Einde inhoudsopgave
Verordening (EG) Nr. 1082/2006 betreffende een Europese groepering voor territoriale samenwerking (EGTS)
Artikel 3 bis Toetreding van leden uit derde landen of landen of gebieden overzee (LGO)
Geldend
Geldend vanaf 21-12-2013
- Redactionele toelichting
Wordt toegepast vanaf 22-06-2014.
- Bronpublicatie:
17-12-2013, PbEU 2013, L 347 (uitgifte: 20-12-2013, regelingnummer: 1302/2013)
- Inwerkingtreding
21-12-2013
- Bronpublicatie inwerkingtreding:
17-12-2013, PbEU 2013, L 347 (uitgifte: 20-12-2013, regelingnummer: 1302/2013)
- Vakgebied(en)
EU-recht / Algemeen
Bestuursrecht algemeen / Algemeen
Internationaal belastingrecht / Algemeen
1.
Overeenkomstig artikel 4, lid 3 bis, kan een EGTS bestaan uit leden gevestigd op het grondgebied van ten minste twee lidstaten en van een of meer derde landen die naburig zijn aan ten minste één van die lidstaten, met inbegrip van zijn ultraperifere gebieden, wanneer deze lidstaten en derde landen gezamenlijk territoriale samenwerkingsacties of door de Unie ondersteunde programma's uitvoeren.
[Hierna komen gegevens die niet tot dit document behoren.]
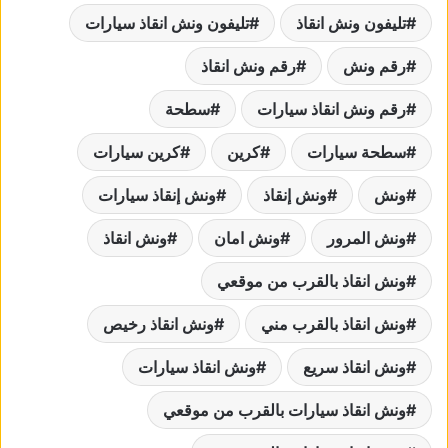
تليفون ونش انقاذ
تليفون ونش انقاذ سيارات
رقم ونش
رقم ونش انقاذ
رقم ونش انقاذ سيارات
سطحة
سطحة سيارات
كرين
كرين سيارات
ونش
ونش إنقاذ
ونش إنقاذ سيارات
ونش المرور
ونش امان
ونش انقاذ
ونش انقاذ بالقرب من موقعي
ونش انقاذ بالقرب مني
ونش انقاذ رخيص
ونش انقاذ سريع
ونش انقاذ سيارات
ونش انقاذ سيارات بالقرب من موقعي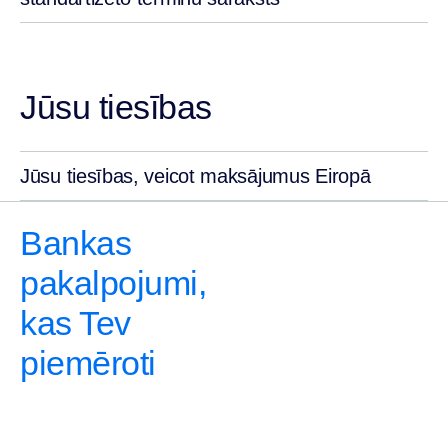
Jūsu tiesības
Jūsu tiesības, veicot maksājumus Eiropā
Bankas
pakalpojumi,
kas Tev
piemēroti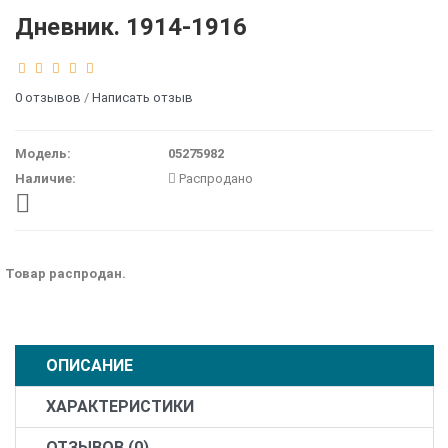
Дневник. 1914-1916
0 отзывов
/
Написать отзыв
Модель:
05275982
Наличие:
Распродано
Товар распродан.
ОПИСАНИЕ
ХАРАКТЕРИСТИКИ
ОТЗЫВОВ (0)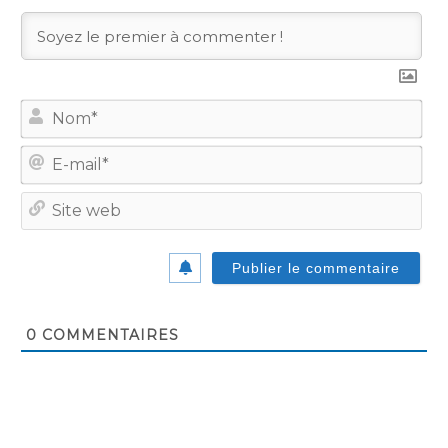
No
E-
mail
Site
we
0
COMMENTAIRES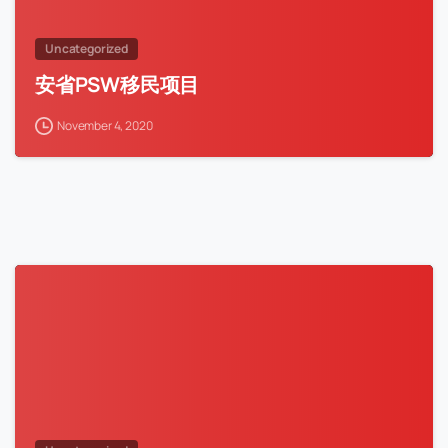
Uncategorized
安省PSW移民项目
November 4, 2020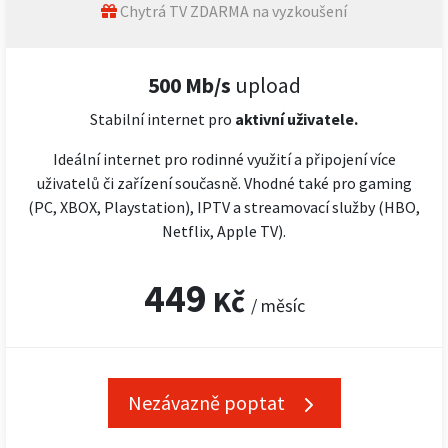
Chytrá TV ZDARMA na vyzkoušení
500 Mb/s
upload
Stabilní internet pro
aktivní uživatele.
Ideální internet pro rodinné využití a připojení více
uživatelů či zařízení současně. Vhodné také pro gaming
(PC, XBOX, Playstation), IPTV a streamovací služby (HBO,
Netflix, Apple TV).
449
Kč
/ měsíc
Nezávazně poptat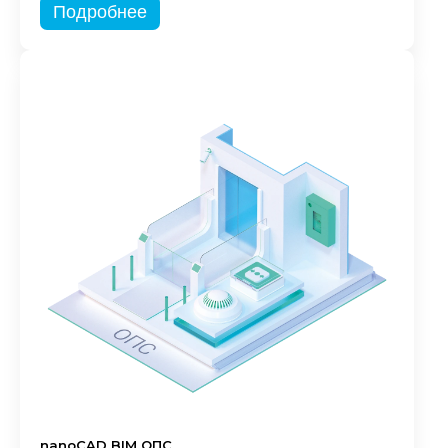
Подробнее
nanoCAD BIM ОПС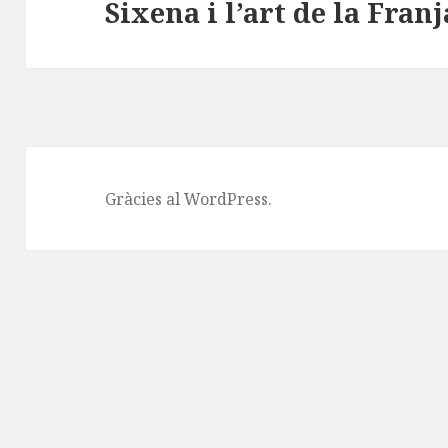
Sixena i l’art de la Franj
Entrada
següent:
Gràcies al WordPress.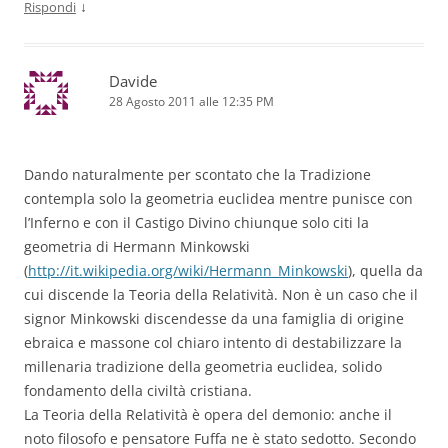
↓
Rispondi
Davide
28 Agosto 2011 alle 12:35 PM
Dando naturalmente per scontato che la Tradizione
contempla solo la geometria euclidea mentre punisce con
l’Inferno e con il Castigo Divino chiunque solo citi la
geometria di Hermann Minkowski
(
http://it.wikipedia.org/wiki/Hermann_Minkowski
), quella da
cui discende la Teoria della Relatività. Non è un caso che il
signor Minkowski discendesse da una famiglia di origine
ebraica e massone col chiaro intento di destabilizzare la
millenaria tradizione della geometria euclidea, solido
fondamento della civiltà cristiana.
La Teoria della Relatività è opera del demonio: anche il
noto filosofo e pensatore Fuffa ne è stato sedotto. Secondo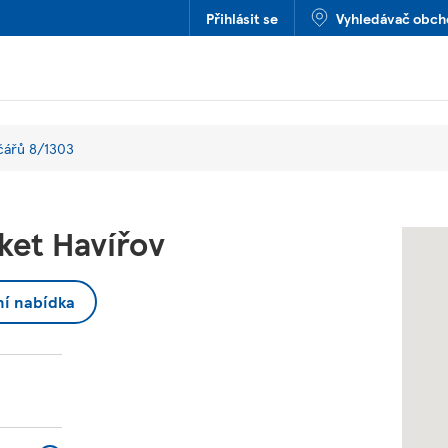
Přihlásit se
Vyhledávač obc
čářů 8/1303
ket Havířov
ní nabídka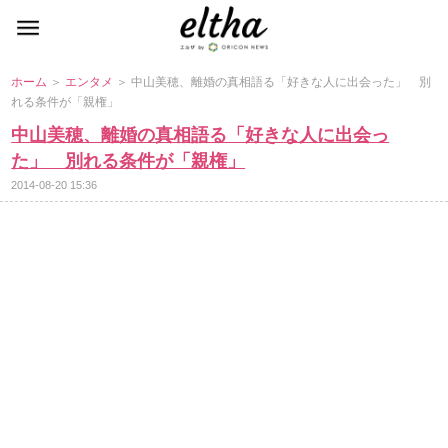
ホーム
＞
エンタメ
＞ 中山美穂、離婚の真相語る「好きな人に出会った」 別
れる条件が「親権」
中山美穂、離婚の真相語る「好きな人に出会っ
た」 別れる条件が「親権」
2014-08-20 15:36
Voor de toepassing van deze verordening wordt een derde land of een LGO geacht aan een lidstaat, met inbegrip van zijn ultraperifere gebieden, naburig te zijn wanneer het derde land of het LGO en die lidstaat een gemeenschappelijke landsgrens delen of wanneer zowel het derde land of het LGO en die lidstaat in aanmerking komen voor een gezamenlijk maritiem grensoverschrijdend of transnationaal programma in het kader van de doelstelling ‘Europese territoriale samenwerking’, of voor een ander grensoverschrijdend, zeeoverschrijdend of zeebekkensamenwerkingsprogramma, ook wanneer zij door internationale wateren worden gescheiden.
2.
Een EGTS kan bestaan uit leden gevestigd op het grondgebied van slechts één lidstaat en één of meer derde landen die aan die lidstaat, met inbegrip van zijn ultraperifere gebieden, naburig zijn, wanneer de betrokken lidstaat meent dat die EGTS aansluit bij de bestaande territoriale samenwerking in de context van grensoverschrijdende of transnationale samenwerking of bilaterale betrekkingen met de betrokken derde landen.
3.
Voor de toepassing van de leden 1 en 2, omvatten derde landen die aan een lidstaat, met inbegrip van zijn ultraperifere gebieden, naburig zijn ook de zeegrenzen tussen de betrokken landen.
4.
Overeenkomstig artikel 4 bis en onder de voorwaarden van lid 1 van dit artikel, kan een EGTS ook bestaan uit leden die gevestigd zijn op het grondgebied van ten minste twee lidstaten, met inbegrip van hun ultraperifere gebieden, en van één of meer LGO, met of zonder leden uit één of meer derde landen.
5.
Overeenkomstig artikel 4 bis en onder de voorwaarden van lid 2 van dit artikel, kan een EGTS ook bestaan uit leden die gevestigd zijn op het grondgebied van slechts één lidstaat, met inbegrip van zijn ultraperifere gebieden, en één of meer LGO, met of zonder leden uit één of meer derde landen.
6.
Een EGTS mag niet alleen bestaan uit leden van een lidstaat en een of meer met diezelfde lidstaat verbonden LGO.